The sexual revolution and the gradual erosion of the pressure to settle down (what Jordan Peterson has referred to as “socially enforced monogamy”) has encouraged women (quite reasonably) to seek out the best partners for themselves. Some men refuse to reconcile themselves to this new reality. Others struggle in a digital dating environment where superficial qualities are prized to an extent that was not true in the past. In the world of online dating, which is how 40% of couples  in the United States meet, looks, height and social status are usually pre-requisites for matching with someone at all.

Offline, many Incels lack the basic social skills required to navigate relations with the opposite sex. According to an internal poll carried out on the website Incels.co, 26% of users of the forum said they had some form of autism. Flirting, which requires an innate understanding of nuanced sub-communications and unspoken sexual tension, does not come naturally to these men.

Moreover, mainstream dating advice for men is useless at the best of times and consists largely of feel-good bromides (often written by women) extolling men to ‘just be yourself’ or to let ‘fate’ take care of it. Real-life dating coaching, which takes clients out into bars and clubs in order to learn how to interact with women in a non-platonic way, is laughed at by the mainstream and dominated by charlatans calling themselves ‘pickup artists’.

Inceldom touches a nerve in wider society, which I suspect is why we have few conversations about it. All of us treat people differently on the basis of their physical appearance, however altruistic we may believe ourselves to be. As a recent article in Vice, which drew on a comprehensive body of research, noted: “Attractive people are generally assumed to be more intelligent, more trustworthy, and have better social skills.”

We shy away from talking honestly about this because to do so would be to acknowledge that there are some areas where true ‘equality’ — the ideal we strive for in most areas of political life — is unattainable when it comes to hooking up. The topic of sex and dating is already a minefield where egos swim amidst the unspoken and adversarial mating strategies deployed by men and women. There is very little altruism and equality when it comes to finding a mate. The sexual act is discriminatory by definition.
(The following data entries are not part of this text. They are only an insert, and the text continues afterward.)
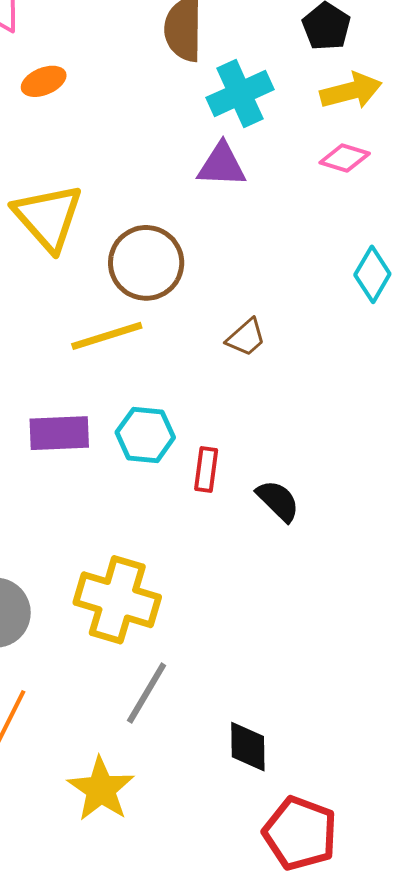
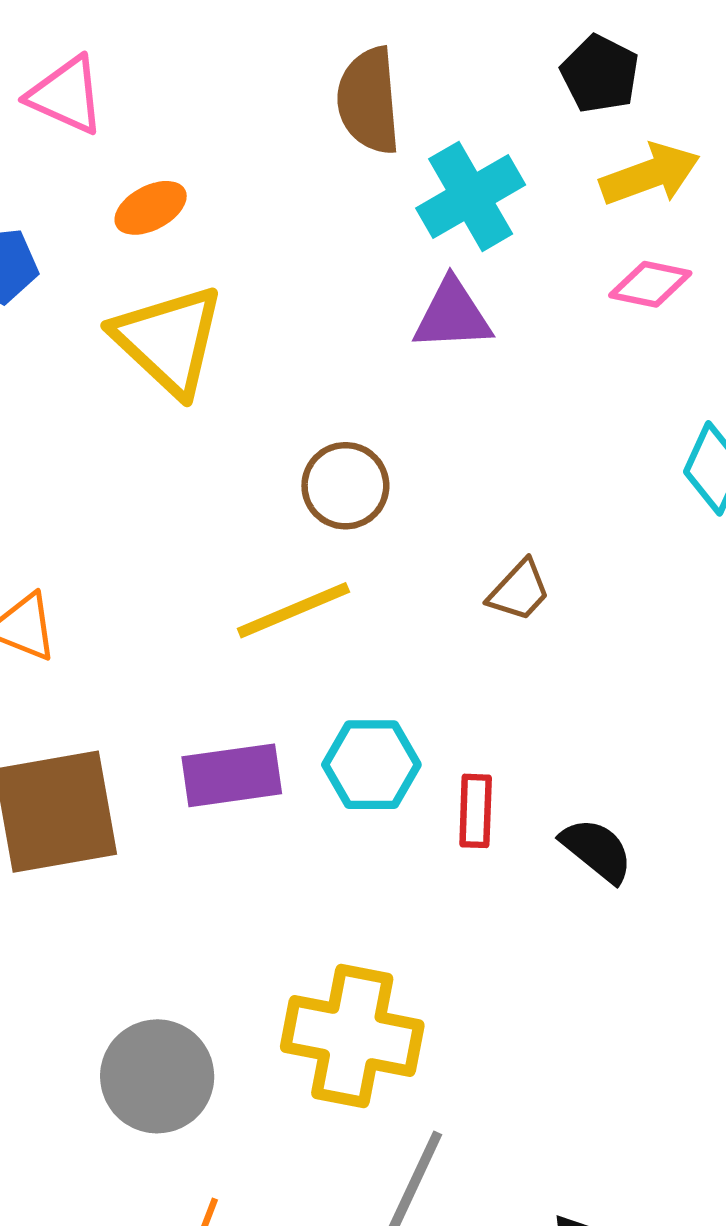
yellow triangle: (48, 217) -> (168, 340), moved
brown circle: (146, 263) -> (345, 486), size x0.7

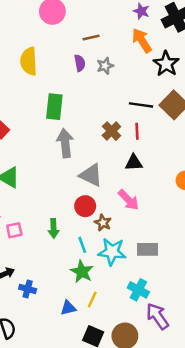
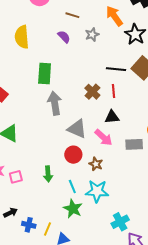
brown line: (91, 37) -> (72, 15), turned 32
purple semicircle: (80, 63) -> (64, 37), turned -32
gray star: (105, 66) -> (92, 35), moved
pink arrow: (128, 200) -> (104, 137), moved
brown star: (103, 223) -> (96, 164), moved
gray rectangle: (148, 249) -> (134, 144), moved
cyan cross: (138, 290) -> (120, 222), turned 36
yellow line: (92, 300) -> (47, 229), moved

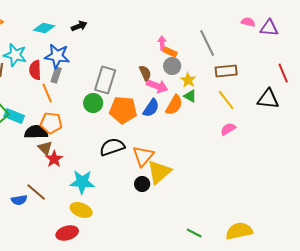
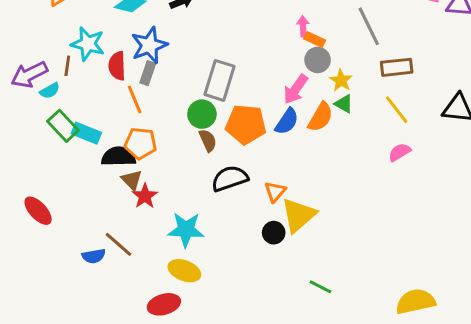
blue star: (57, 56) -> (149, 45), turned -30
brown semicircle: (145, 73) -> (208, 140), moved
pink arrow: (157, 86) -> (296, 89), turned 105
orange triangle: (143, 156) -> (275, 192), size x0.7
green line: (194, 233) -> (320, 287), moved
And it is leaving increasing numbers of men on the scrapheap. Some identify ideologically as Incels out of frustration. Some out of entitlement. Many seek to blame women’s supposedly unrealistic standards for their inability to form an intimate relationship. For others the situation is still more complex.

Incels arguably have something in common with the Japanese hikikomori, defined by Japan’s Health, Labour and Welfare Ministry as those who have “remained isolated at home for at least six consecutive months without going to school or work, and rarely interact with people from outside their immediate family”. Japan has around one million hikikomori.

Inceldom fits within a broader trend towards alienation and reclusive behaviour in modern societies, fostered by technology, changing dating preferences and — among other things — easy access to pornography. We don’t have our own hikikomori problem in the west just yet, but Incels are a growing phenomenon that society would do well to better understand — even if that is less satisfying than throwing the word around as an online insult.


James Bloodworth is a journalist and author of Hired: Six Months Undercover in Low-Wage Britain, which was longlisted for the Orwell Prize 2019.